Your goal: Exactly the lines from the line containing "novembre 2017 par la Chambre des communes" through the last line of the entries below should appear in the answer, reproduced verbatim.

Entries shown:

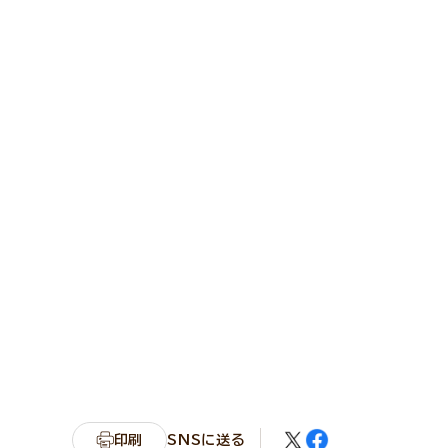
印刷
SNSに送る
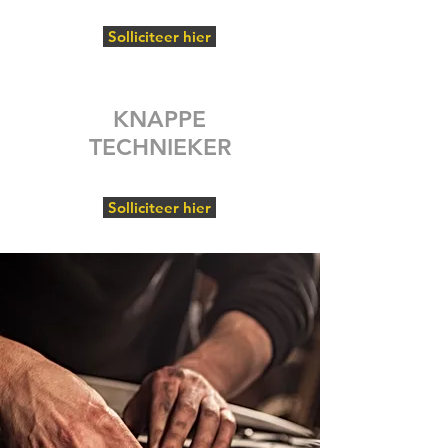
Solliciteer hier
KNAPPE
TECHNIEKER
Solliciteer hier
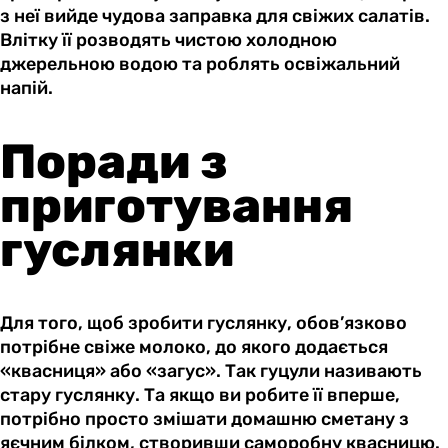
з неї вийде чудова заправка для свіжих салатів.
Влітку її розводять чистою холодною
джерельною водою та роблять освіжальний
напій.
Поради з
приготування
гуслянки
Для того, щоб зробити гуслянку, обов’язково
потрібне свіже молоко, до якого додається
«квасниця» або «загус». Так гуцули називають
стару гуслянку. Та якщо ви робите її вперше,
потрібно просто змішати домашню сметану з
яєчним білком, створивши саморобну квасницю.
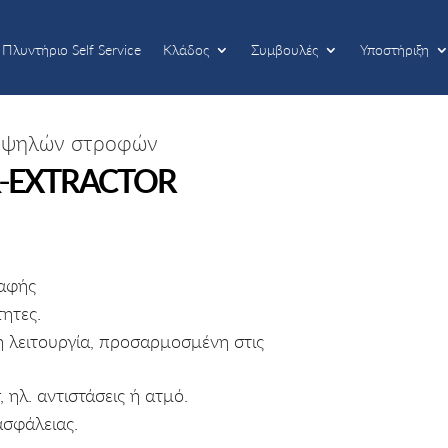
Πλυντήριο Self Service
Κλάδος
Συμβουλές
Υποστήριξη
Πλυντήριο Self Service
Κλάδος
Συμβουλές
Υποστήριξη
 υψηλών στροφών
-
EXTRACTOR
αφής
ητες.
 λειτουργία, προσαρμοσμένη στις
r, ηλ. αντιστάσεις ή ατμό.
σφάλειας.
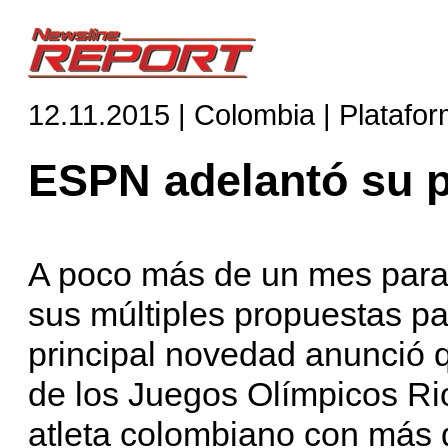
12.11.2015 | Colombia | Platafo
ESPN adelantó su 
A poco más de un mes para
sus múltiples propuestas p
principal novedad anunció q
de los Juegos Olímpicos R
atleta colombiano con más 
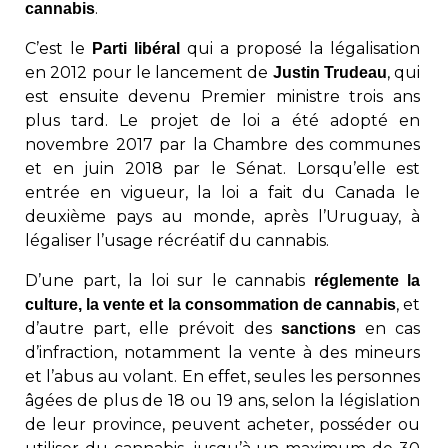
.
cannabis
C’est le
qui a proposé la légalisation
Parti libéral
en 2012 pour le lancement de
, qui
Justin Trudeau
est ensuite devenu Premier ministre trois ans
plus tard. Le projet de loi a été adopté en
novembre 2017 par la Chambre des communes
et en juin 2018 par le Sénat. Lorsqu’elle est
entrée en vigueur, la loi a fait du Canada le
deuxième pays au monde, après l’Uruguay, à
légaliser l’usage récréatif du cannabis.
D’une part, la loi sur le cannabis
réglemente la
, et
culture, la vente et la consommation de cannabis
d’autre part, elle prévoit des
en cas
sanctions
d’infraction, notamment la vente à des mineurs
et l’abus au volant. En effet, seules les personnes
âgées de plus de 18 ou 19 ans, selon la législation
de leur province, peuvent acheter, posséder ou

Response below:
novembre 2017 par la Chambre des communes
et en juin 2018 par le Sénat. Lorsqu’elle est
entrée en vigueur, la loi a fait du Canada le
deuxième pays au monde, après l’Uruguay, à
légaliser l’usage récréatif du cannabis.
D’une part, la loi sur le cannabis
réglemente la
, et
culture, la vente et la consommation de cannabis
d’autre part, elle prévoit des
en cas
sanctions
d’infraction, notamment la vente à des mineurs
et l’abus au volant. En effet, seules les personnes
âgées de plus de 18 ou 19 ans, selon la législation
de leur province, peuvent acheter, posséder ou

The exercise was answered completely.